剥がれかけていたヘッド面の板を接着したので、はみ出たところを掃除します。
ヘッド面を2000番で研磨して半つや消しにしました。
1弦解放は弦溝が深くなって1フレットと近くなっていることが原因だったようで、応急処置でかさ上げしたら良くなりました。 オーナー様としてもOKだそうです。
逆に今度は3弦の開放がシャラーンとした倍音が少ないことが気になりだしたそうです。 ストラトやテレキャスターでよく見ますが3弦解放にきらめき感がないギターってよくありますよね。
弦をサドルやナットの溝から持ち上げても、チューニングをレギュラーにしてもヘッドにオモリを付けても変わらないのでフレットのすり合わせやナット交換のときに良くなることがあるかもしれませんが、特に解決する方法は今のところ見つかりませんでした。
3弦ってベースもギターも鬼門ですよね。フェンダー型のベースの場合、ナット上で角度がつきにくくて、巻き回数が少ないとヘッド側へ振動が逃げがちです。
ギターの場合、一番太いプレーン弦なわけですが、仕様としてギリギリなのかも知れませんね。 サドルやナット上で角度が付きすぎるとその太さ故に曲がりきれなくて3弦だけ弦高が上がるというアンバランスも起きやすいです。
うちにあったバーブリッジを付けてみました。 やはり1弦解放の音の感じはそんなに変わりません。

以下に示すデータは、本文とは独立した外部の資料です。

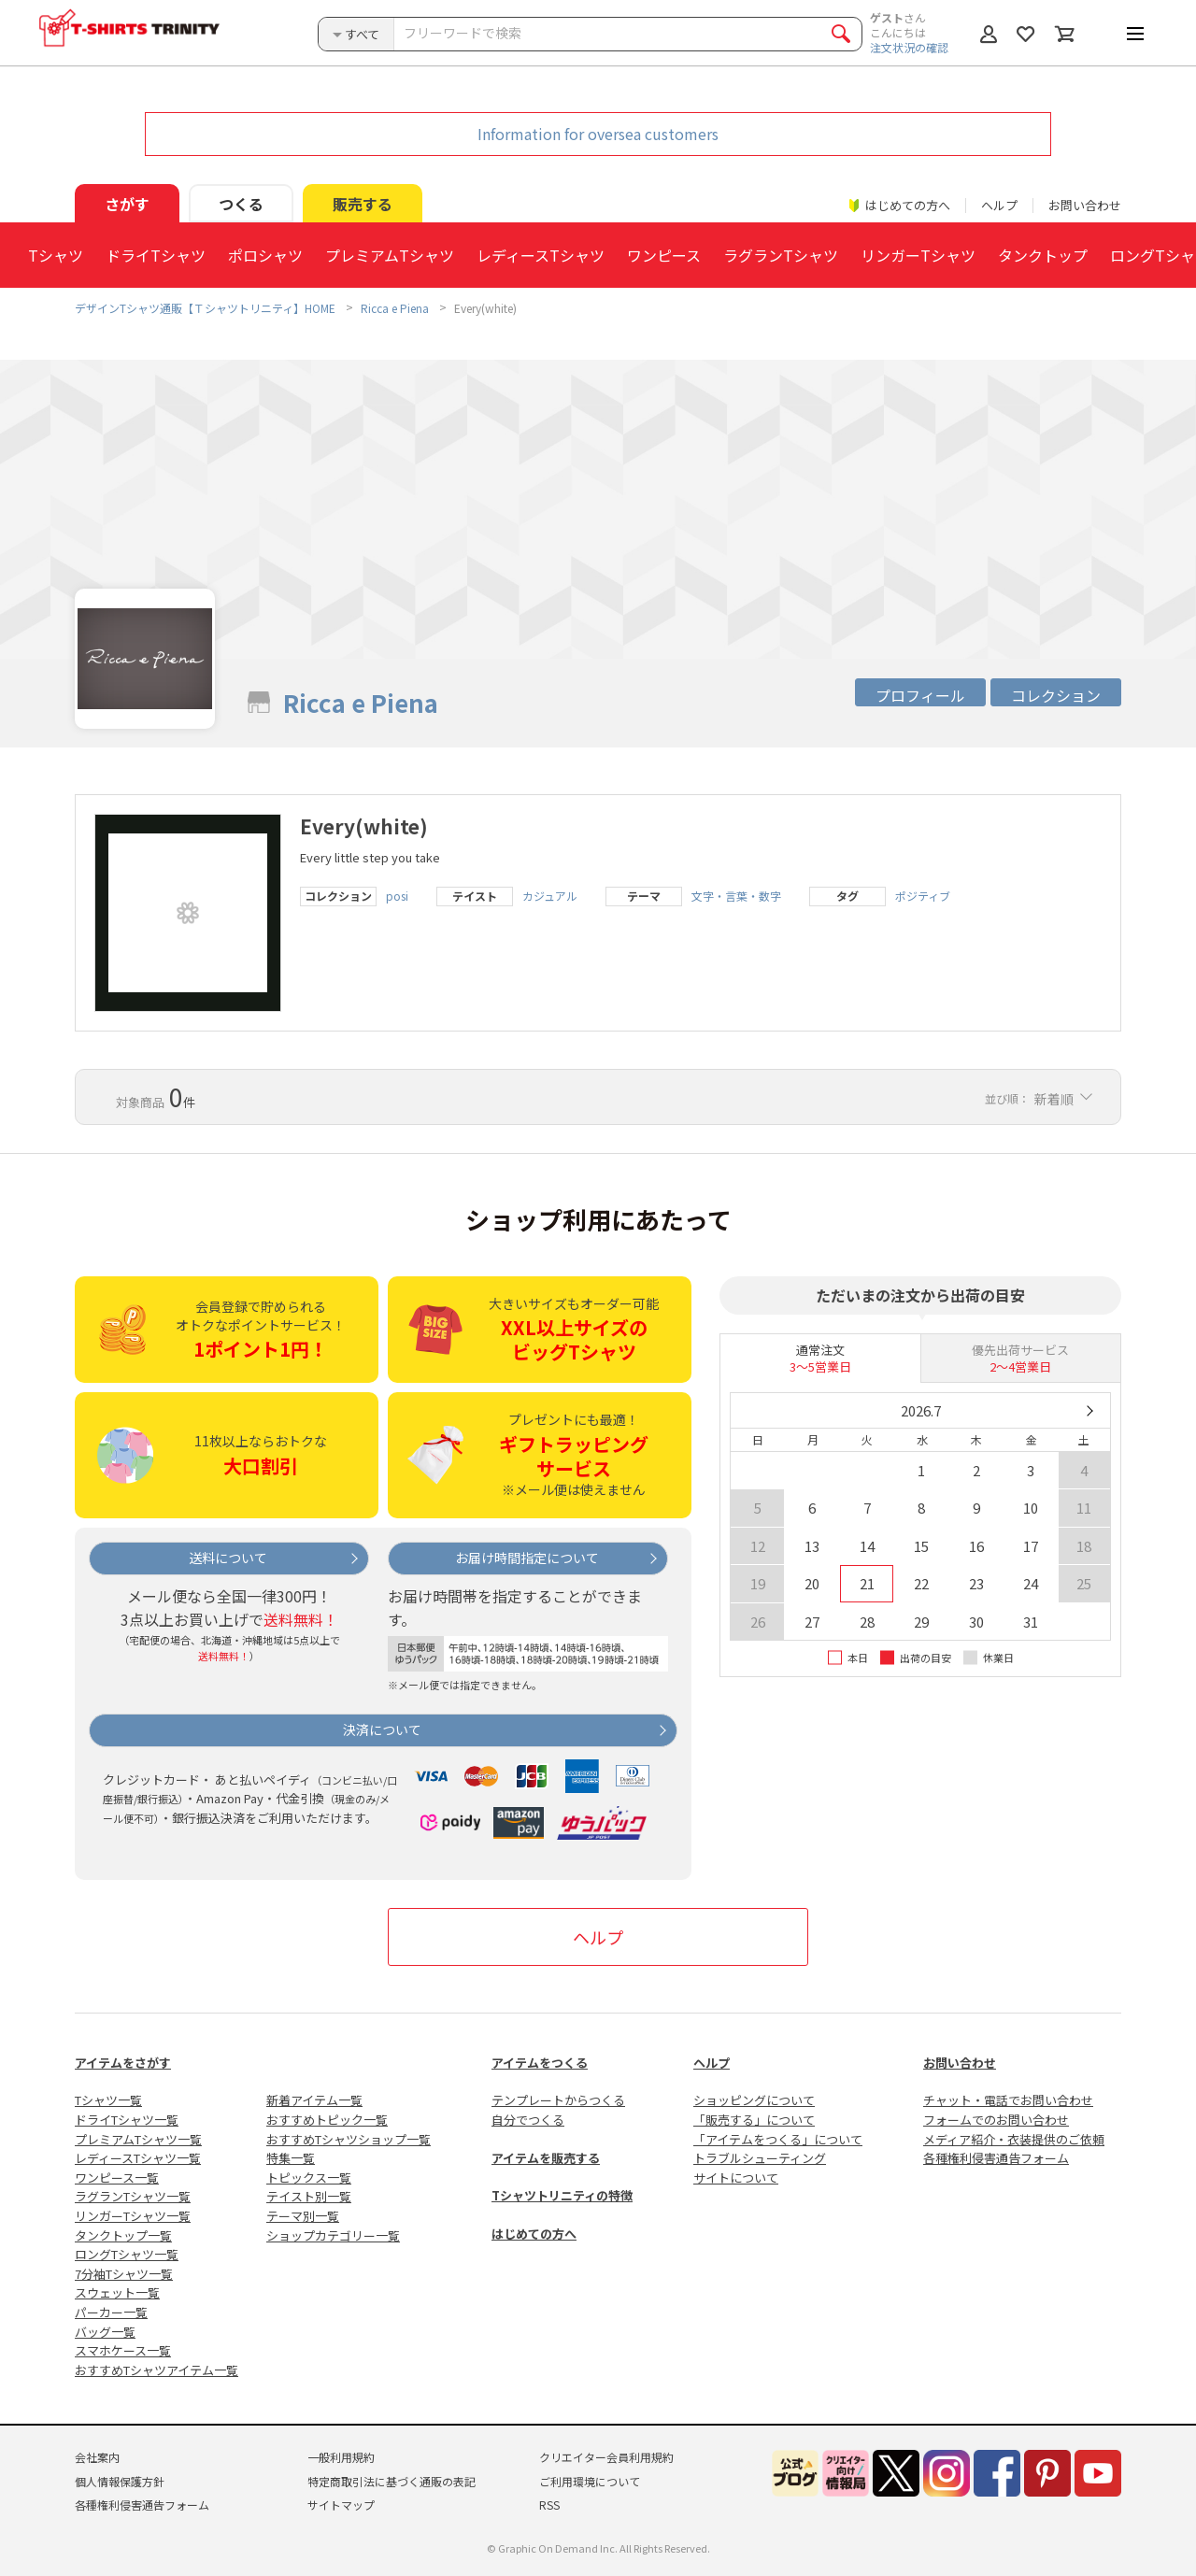 This screenshot has height=2576, width=1196. What do you see at coordinates (138, 2158) in the screenshot?
I see `レディースTシャツ一覧` at bounding box center [138, 2158].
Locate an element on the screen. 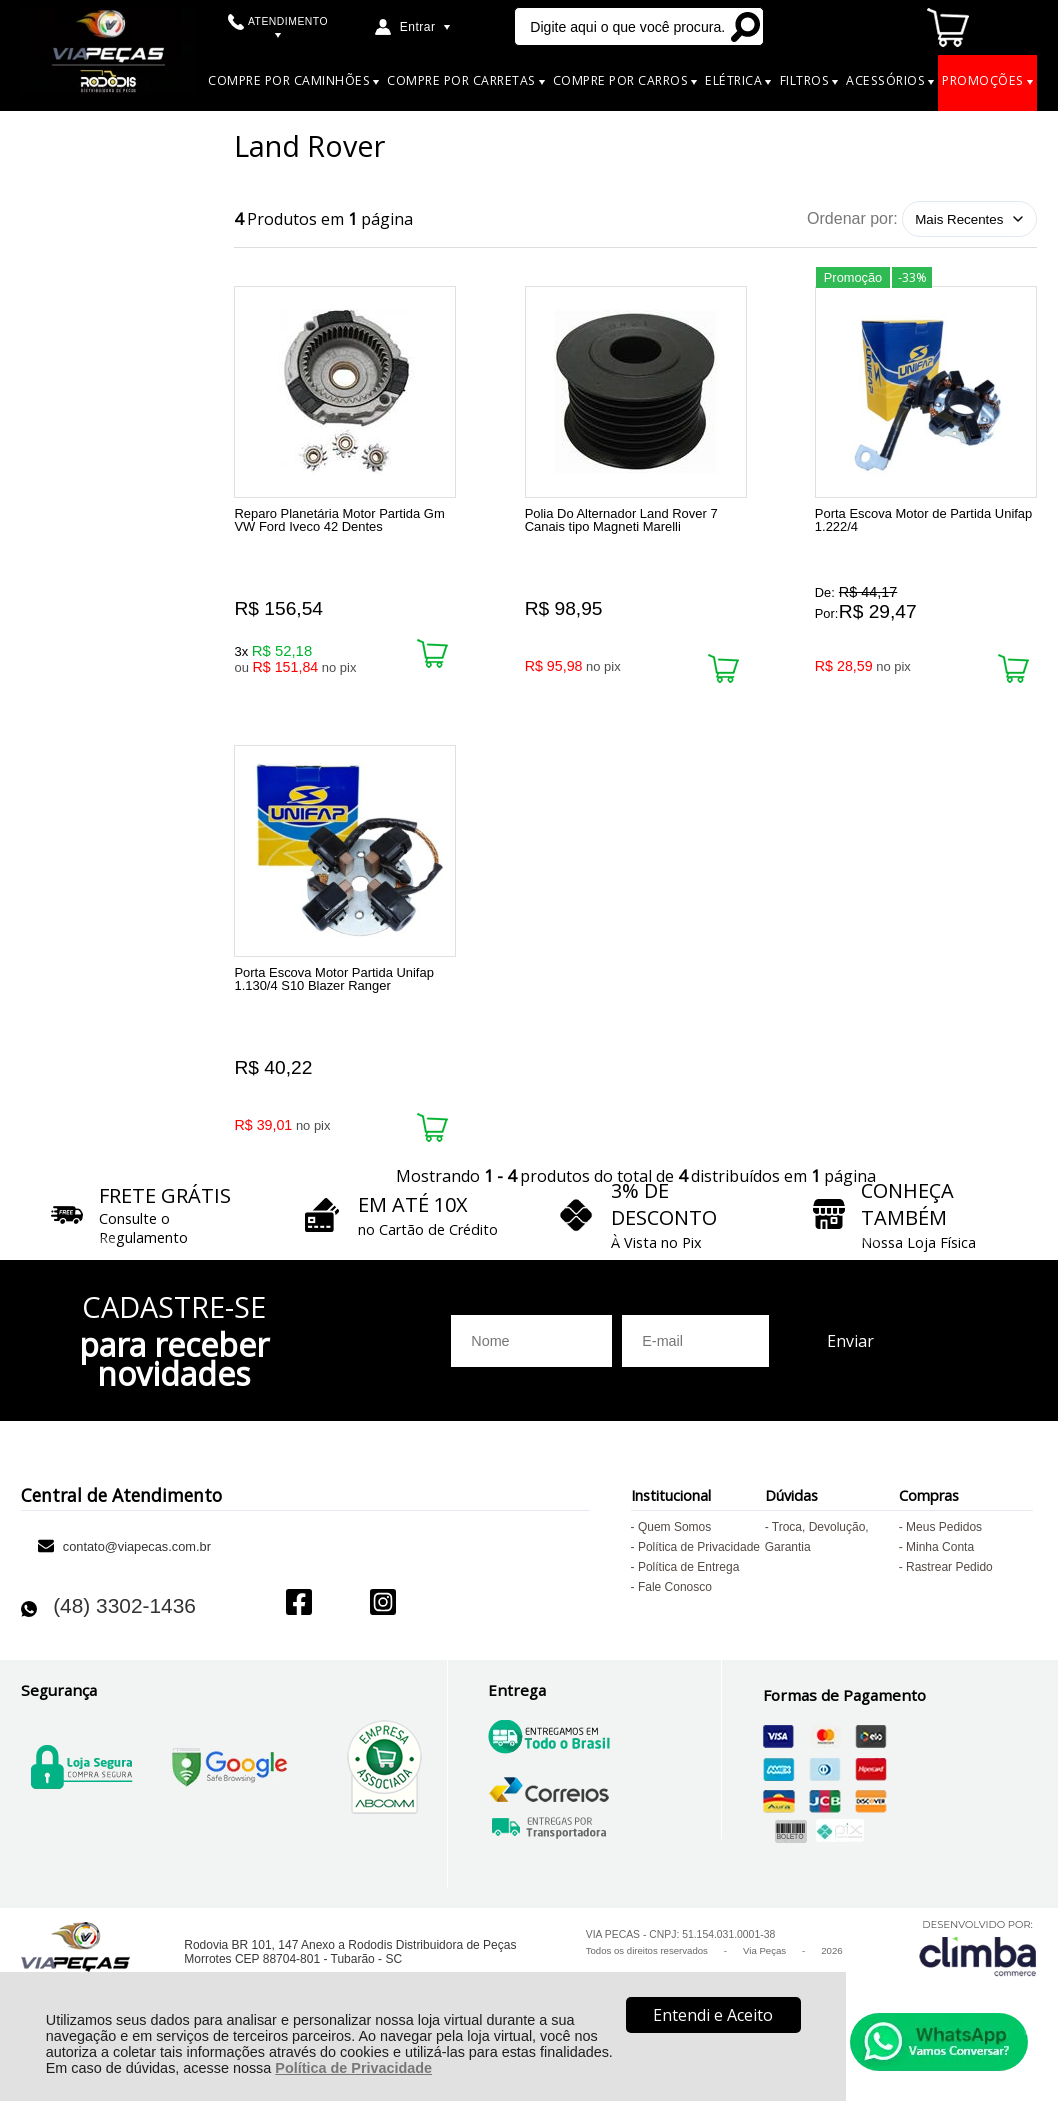  Entendi e Aceito is located at coordinates (713, 2015).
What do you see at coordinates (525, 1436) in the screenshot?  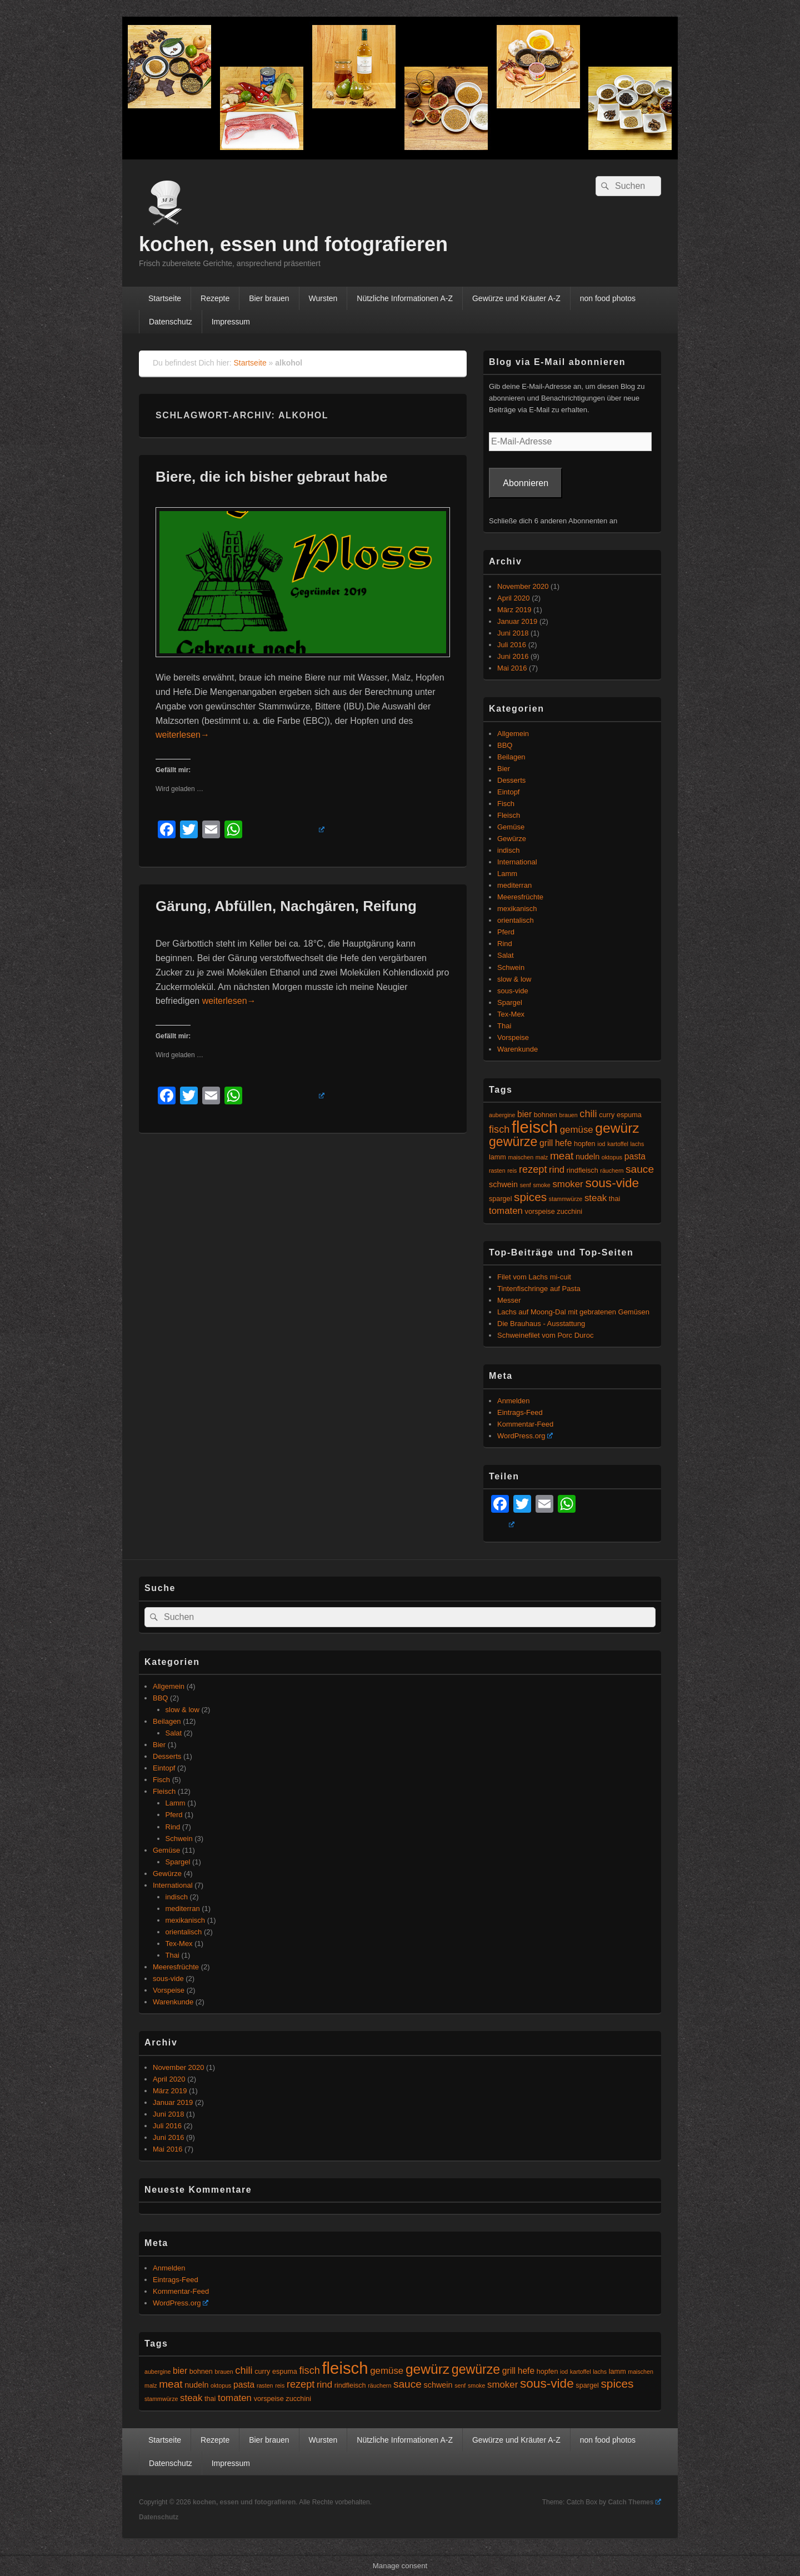 I see `WordPress.org` at bounding box center [525, 1436].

1弦のナット溝を応急修理してどのくらい変わるかオーナー様に弾いてもらいましょう。
炭酸カルシウムの粉で埋めます。
これで適切な隙間ができました。
もともとこのネックはローポジションから先にロッドが効いていく傾向がややあるので、ハイポジションの順反りを直しすぎるとローポジションの弦とフレットの隙間が狭くなることになります。
ネックの微妙な反り、微妙なフレットの頂点の不揃いさ、ナットの弦溝のアンバランスな減り。 全部気にするほどでもない軽度なものですが、弦高を下げていくと気になるという感じかも知れませんね。
応急処置で一度弾いてみてもらって、ゆくゆくフレットのすり合わせやナット交換などをするときに備えて、参考にしていただきましょう。